On the other hand, each valve can have its own solenoid valve (for controllable turbulence and swirl, for instance, or for high performance engines wherein the minimization of the oil circuit elasticity and of the working oil inertia is critical).

The cranking of the engine takes a few times less torque than the conventional and the MultiAir engines of same capacity, i.e. the PattAir and the PatAir systems need a few times smaller starter and battery (and start-stop system, if any). The manual cranking is also an option, especially for the motorcycle engines (because the "Outgoing Air Control" also serves as an efficient de-compressor during the cranking).

If desirable, the EGR (Exhaust Gas Recirculation) can be controlled by the PattAir applied on the exhaust valves: the controllable advancing of the exhaust-valve-closing before the TDC (during exhaust stroke) enables a controllable amount of hot exhaust gas to remain into the cylinder for the next cycle of operation.
Furthermore, the PattAir can control the load (or the actual compression) of a direct injection engine by acting exclusively on the exhaust valves: opening the exhaust valves after the BDC (compression stroke) a part of the air that entered into the cylinder escapes to the exhaust. In this case the camlobe profile of the exhaust valve can have a conventional exhaust cam (for the exhaust of the gas after combustion) and a secondary exhaust cam (for the control of the quantity of air trapped into the cylinder before the compression, according the "Outgoing Air Control"). The exhaust valves and the cylinder are "internally" cooled, the charge is cooler at the beginning of the actual compression, the intake manifold is cooler, there is no reciprocation of air between the intake manifold and the cylinder, etc.
I.e. with the PattAir exlussively on the exhaust valves of a direct injection engine, both the EGR and the load (or actual compression ratio) can be accurately and effectively controlled, independently on each cylinder, without overstressing the hydraulic circuit.
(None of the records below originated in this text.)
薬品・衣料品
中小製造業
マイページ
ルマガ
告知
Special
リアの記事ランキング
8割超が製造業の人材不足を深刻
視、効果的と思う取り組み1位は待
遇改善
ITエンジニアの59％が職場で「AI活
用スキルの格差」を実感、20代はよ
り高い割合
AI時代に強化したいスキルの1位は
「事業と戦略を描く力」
Click here to download the PattAir.wmv video-animation (3.0 MB)


Below is an application of the PattAir on a V-8 engine. The space into the "Vee" is more than adequate for the mechanism and the solenoid valves (not shown). The new bucket lifter (cyan) form, together with the bucket-lifter-guide (blue), an oil chamber / damper. The small green cylinder between the push rod and the bucket lifter, is the hydraulic (or mechanical) lash adjuster. The throttle valve is not necessary any longer.
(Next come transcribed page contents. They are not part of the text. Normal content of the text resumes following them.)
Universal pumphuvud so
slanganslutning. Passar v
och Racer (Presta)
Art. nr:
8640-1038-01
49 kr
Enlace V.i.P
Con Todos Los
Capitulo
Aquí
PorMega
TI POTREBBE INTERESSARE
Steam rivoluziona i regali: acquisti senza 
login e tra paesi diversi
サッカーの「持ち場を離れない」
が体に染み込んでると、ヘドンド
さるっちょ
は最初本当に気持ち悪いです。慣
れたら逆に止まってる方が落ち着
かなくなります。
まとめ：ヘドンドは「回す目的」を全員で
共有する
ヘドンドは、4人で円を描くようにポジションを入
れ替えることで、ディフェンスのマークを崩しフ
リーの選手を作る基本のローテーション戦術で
Below is an application of the PattAir on a B16A VTEC engine. The VTEC is disengaged. The multi-piece heavy rocker arm (left) is replaced by a light alloy single piece rocker arm with needle-roller-bearing cam follower. The existing "niche", where the restoring spring of the middle rocker of the original VTEC is nested, is now used for the oil chamber (cyan). The oil plunger (blue) follows the motion of the rocker arm by means of a small connecting-rod (green) and needs not a restoring spring. Depending on the timing of the solenoid valve (not shown), the valves can stay open for as long as necessary to allow to a controllable quantity of charge to return to the intake manifold. The exhaust valves can similarly be controlled. At high revving / full load, the hydraulic system is disengaged. A throttle valve is optional.
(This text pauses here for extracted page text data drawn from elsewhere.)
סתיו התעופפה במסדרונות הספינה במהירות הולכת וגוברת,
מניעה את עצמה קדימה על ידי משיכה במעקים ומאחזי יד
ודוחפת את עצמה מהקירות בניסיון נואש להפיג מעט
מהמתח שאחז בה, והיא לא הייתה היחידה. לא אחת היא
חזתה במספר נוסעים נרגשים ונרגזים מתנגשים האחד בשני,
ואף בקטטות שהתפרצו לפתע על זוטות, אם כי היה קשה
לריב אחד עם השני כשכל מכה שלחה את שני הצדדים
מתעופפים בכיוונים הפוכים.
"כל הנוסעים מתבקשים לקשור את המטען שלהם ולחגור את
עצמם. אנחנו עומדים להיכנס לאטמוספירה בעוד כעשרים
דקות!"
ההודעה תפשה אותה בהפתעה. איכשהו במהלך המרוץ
Things can further improve.

The combination of the "Outgoing Air Control" cycle (breathing optimization, turbulence and swirl optimization, pumping loss minimization) with the Variable Compression Ratio (combustion optimization, emissions control) makes the state-of-the-art internal combustion engine a true Variable Capacity Engine (VCE) that operates permanently at the top/optimum thermal efficiency whatever the load and the revs are, thereby leaving no room to the hybrid technology.